I saw a dead Cardinal at the gas station this morning. It seems that it flew into the gas station window and died on impact. Normally dead birds don’t cause much reflection to me, but seeing a beautiful Cardinal, not a daily thing in a state with precious few pretty birds, really caught me off guard. As insignificant as the death of one random bird may be to most, it did cause me to reflect more than normal and hash out some feelings I’ve had for some time.
As I’m growing up I keep running into things that I feel shouldn’t be happening in and around me yet. A shocking amount of friends of mine are either already divorced or stuck in a marriage headed for one. People around me keep getting sick or dying. Every time a new occurrence of death or divorce happens in my life I keep unintentionally thinking, aren’t I too young for this to keep happening?
I recently turned 31 years old and still don’t think of myself as a man. Sure I’ve got many of the responsibilities of what most would classify as an adult: house, wife, kids, job and a cat, but I still feel, in my head, like I haven’t reached the title of man yet and I don’t know if I ever will.
As a small boy I have a very strong memory of holding my father’s left hand in church and studying it intently.
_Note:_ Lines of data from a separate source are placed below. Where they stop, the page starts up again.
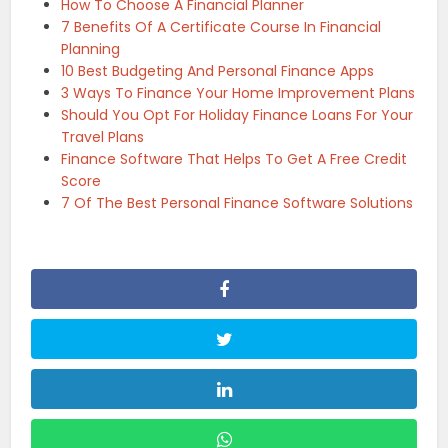
How To Choose A Financial Planner
7 Benefits Of A Certificate Course In Financial
Planning
10 Best Budgeting And Personal Finance Apps
3 Ways To Finance Your Home Improvement Plans
Should You Opt For Holiday Finance Loans For Your
Travel Plans
Finance Software That Helps To Get A Free Credit
Score
7 Of The Best Personal Finance Software Solutions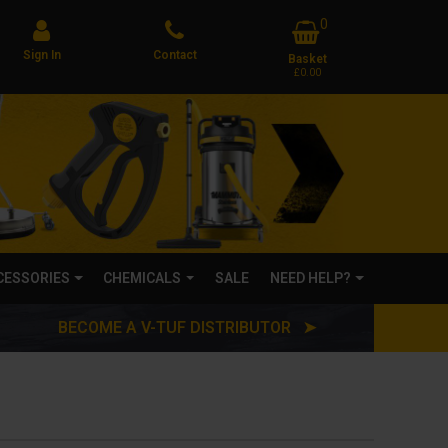
0
Sign In
Contact
Basket
£0.00
CCESSORIES
CHEMICALS
SALE
NEED HELP?
BECOME A V-TUF DISTRIBUTOR ➤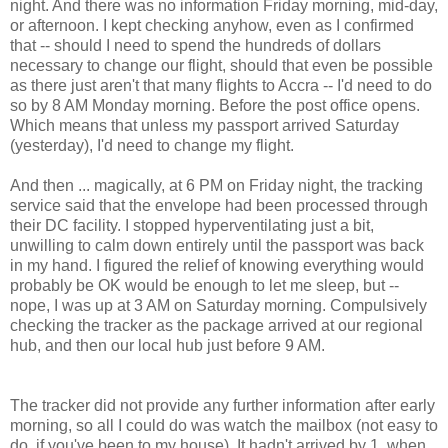
night. And there was no information Friday morning, mid-day,
or afternoon. I kept checking anyhow, even as I confirmed
that -- should I need to spend the hundreds of dollars
necessary to change our flight, should that even be possible
as there just aren't that many flights to Accra -- I'd need to do
so by 8 AM Monday morning. Before the post office opens.
Which means that unless my passport arrived Saturday
(yesterday), I'd need to change my flight.
And then ... magically, at 6 PM on Friday night, the tracking
service said that the envelope had been processed through
their DC facility. I stopped hyperventilating just a bit,
unwilling to calm down entirely until the passport was back
in my hand. I figured the relief of knowing everything would
probably be OK would be enough to let me sleep, but --
nope, I was up at 3 AM on Saturday morning. Compulsively
checking the tracker as the package arrived at our regional
hub, and then our local hub just before 9 AM.
The tracker did not provide any further information after early
morning, so all I could do was watch the mailbox (not easy to
do, if you've been to my house). It hadn't arrived by 1, when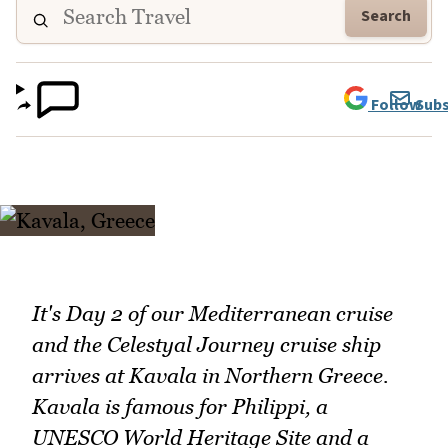
Search
Follow
Subs
It's Day 2 of our Mediterranean cruise
and the Celestyal Journey cruise ship
arrives at Kavala in Northern Greece.
Kavala is famous for Philippi, a
UNESCO World Heritage Site and a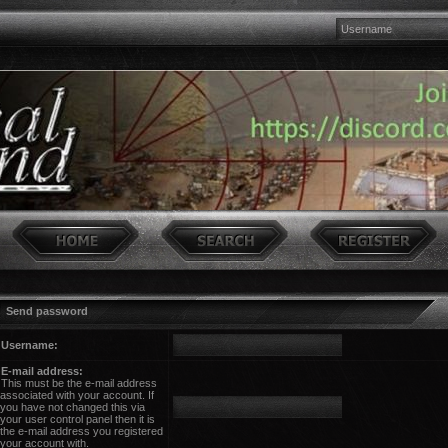
Send password
Username:
E-mail address:
This must be the e-mail address
associated with your account. If
you have not changed this via
your user control panel then it is
the e-mail address you registered
your account with.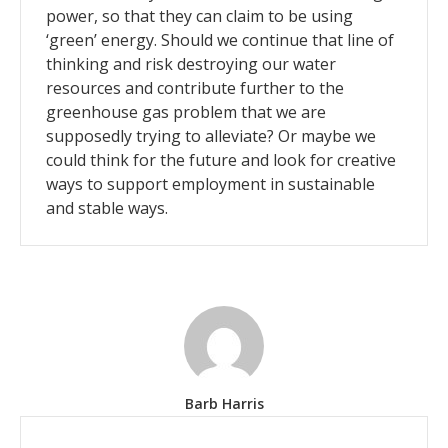
power, so that they can claim to be using
‘green’ energy. Should we continue that line of
thinking and risk destroying our water
resources and contribute further to the
greenhouse gas problem that we are
supposedly trying to alleviate? Or maybe we
could think for the future and look for creative
ways to support employment in sustainable
and stable ways.
Barb Harris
How his veins looked. The callouses. The wrinkles. The age. This, I thought, was what a man’s hand looks like. His hands tell a story of the life he’s lived.
Do my hands looks like my father’s did then? I don’t know. Maybe, but probably not.
To me, the title of man has an almost reverential quality to it. Sure I’m older now and would surely be classified as a man by many, but to me, I still feel like a boy. I’m more tired than I used to be and a little less crazy, but I’m still a kid looking for the approval of friends and family and the people in my life I’ve always looked to as men.
Maybe after all those people pass away I’ll feel I’ve reached it and that a torch has been passed? Maybe when I’ve stopped chasing down ice cream trucks on foot? Or maybe when the weight of the world and life finally causes me to reach a threshold that breaks something in me that can’t be repaired?
I don’t mean to sound like the title of man is synonymous with pain, misery or not having fun, but it does have a quality to it that is something I aspire to be. I suppose it’s different for all. Semantics and all that.
I guess with the older I get physically, mentally I still feel like I’m 18 years old. When will I feel like I’ve grown up? When will I finally feel like I’ve earned the title of man?
So far I’ve learned that growing up isn’t nearly as fun as I’d hoped as a kid. The ongoing deaths and disappointments of life with friends and family brings truth to the statement that ignorance is bliss.
I guess I just want to be someone to my son that he feels is deserving of the title man. That he will reflect on me as an adult himself and see that his father, a grown boy, will have always fought for what is right and just and was never afraid of anything or anyone.
Maybe I’ll never reach the title of man in my own mind, but so long as I can make it count in the mind of the boy most important to me, I’ll have achieved my goal. To be a superhero with no powers. To be a man. That’s a legacy worth fighting for.